The Democrats haven’t been shy about giving their opinions on whether it would be appropriate to use “budget reconciliation” to circumvent the filibuster and pass major legislation such as their proposed health-care overhaul. Here are some of the comments they’ve made within the past year:
“I was one of the authors of the legislation that created the budget ‘reconciliation’ process in 1974, and I am certain that putting health-care reform and climate-change legislation on a freight train through Congress is an outrage that must be resisted” (Sen. Robert Byrd, W.Va., the Washington Post, 3/22/09).
“[Reconciliation] was intended for deficit reduction, and it should not be used for other things” (Sen. Mary Landrieu, La., The New Republic, 4/15/09).

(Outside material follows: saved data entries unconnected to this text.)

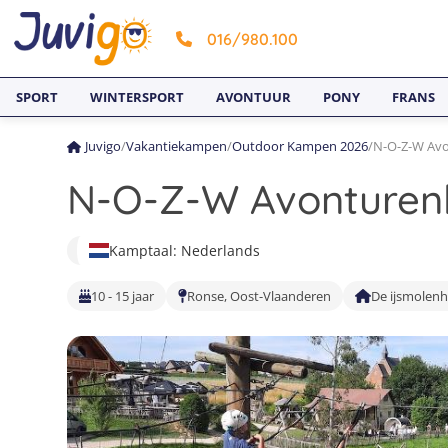
016/980.100
SPORT
WINTERSPORT
AVONTUUR
PONY
FRANS
Juvigo
/
Vakantiekampen
/
Outdoor Kampen 2026
/
N-O-Z-W Avo
N-O-Z-W Avonturenk
Kamptaal: Nederlands
10 - 15 jaar
Ronse, Oost-Vlaanderen
De ijsmolen
1
10
19
2
11
20
3
12
21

“Reconciliation is intended for legislation that reduces the deficit. I have strongly opposed past efforts to use reconciliation to address policy matters” (Sen. Russ Feingold, Wis., Congressional Record, S.4289, 4/2/09).
“We shouldn’t stretch reconciliation for climate change or health care. . . . It would be very hard to justify” (Sen. Byron Dorgan, N.D., CongressNow, 3/17/09).

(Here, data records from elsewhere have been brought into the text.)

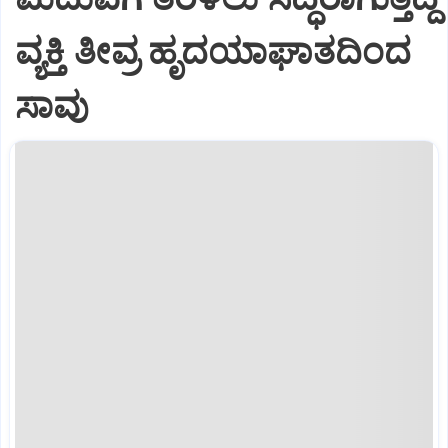
ವ್ಯಕ್ತಿ ತೀವ್ರ ಹೃದಯಾಘಾತದಿಂದ
ಸಾವು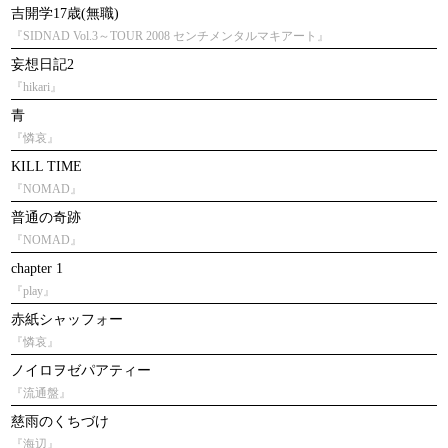
吉開学17歳(無職)
『SIDNAD Vol.3～TOUR 2008 センチメンタルマキアート』
妄想日記2
『hikari』
青
『憐哀』
KILL TIME
『NOMAD』
普通の奇跡
『NOMAD』
chapter 1
『play』
赤紙シャッフォー
『憐哀』
ノイロヲゼパアティー
『流通盤』
慈雨のくちづけ
『海辺』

“I will not accept any last-minute efforts to force changes to health-insurance-reform issues through budget reconciliation, and neither will Arkansans” (Sen. Blanche Lincoln, Ark., Politico, 1/27/10).
“Reconciliation tends to be partisan. . . . It’s not a good idea’” (Sen. Max Baucus, Mont., Congress Daily AM, 3/11/09).

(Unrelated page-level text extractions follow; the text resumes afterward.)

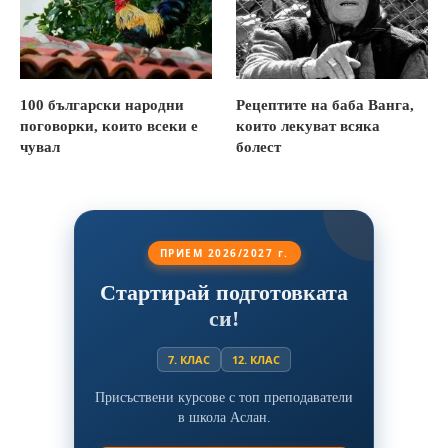
100 български народни
Рецептите на баба Ванга,
поговорки, които всеки е
които лекуват всяка
чувал
болест
ПРИЕМ 2026/2027 г.
Стартирай подготовката
си!
7. КЛАС
12. КЛАС
Присъствени курсове с топ преподаватели
в школа Аслан.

“I don’t believe reconciliation was ever intended for the purpose of writing this kind of substantive reform legislation such as health-care reform” (Sen. Kent Conrad, N.D., Congressional Record, S.3957, 3/30/09).
A little farther back, but still within the past five years, two other senators had something to say about changing Senate rules to allow the defeat of the filibuster with a simple majority vote:
“Mr. President [of the Senate], the right to extended debate is never more important than when one party controls Congress and the White House. In these cases, the filibuster serves as a check on power and preserves our limited government. . . . For 200 years, we’ve had the right to extended debate. It’s not some ‘procedural gimmick.’ It’s within the vision of the Founding Fathers of our country. They established a government so that no one person — and no single party — could have total control. Some in this Chamber want to throw out 217 years of Senate history in the quest for absolute power. They want to do away with Mr. Smith coming to Washington. They want to do away with the filibuster. They think they are wiser than our Founding Fathers. I doubt that’s true” (Sen. Harry Reid, Nev., Senate floor speech, 5/18/05).
“You know, the Founders designed this system, as frustrating [as] it is, to make sure that there’s a broad consensus before the country moves forward. . . . And what we have now is a president who . . . [h]asn’t gotten his way. And that is now prompting, you know, a change in the Senate rules that really I think would change the character of the Senate forever. . . . And what I worry about would be you essentially have still two chambers — the House and the Senate — but you have simply majoritarian absolute power on either side, and that’s just not what the founders intended” (Sen. Barack Obama, Ill., remarks at the National Press Club, 4/26/05).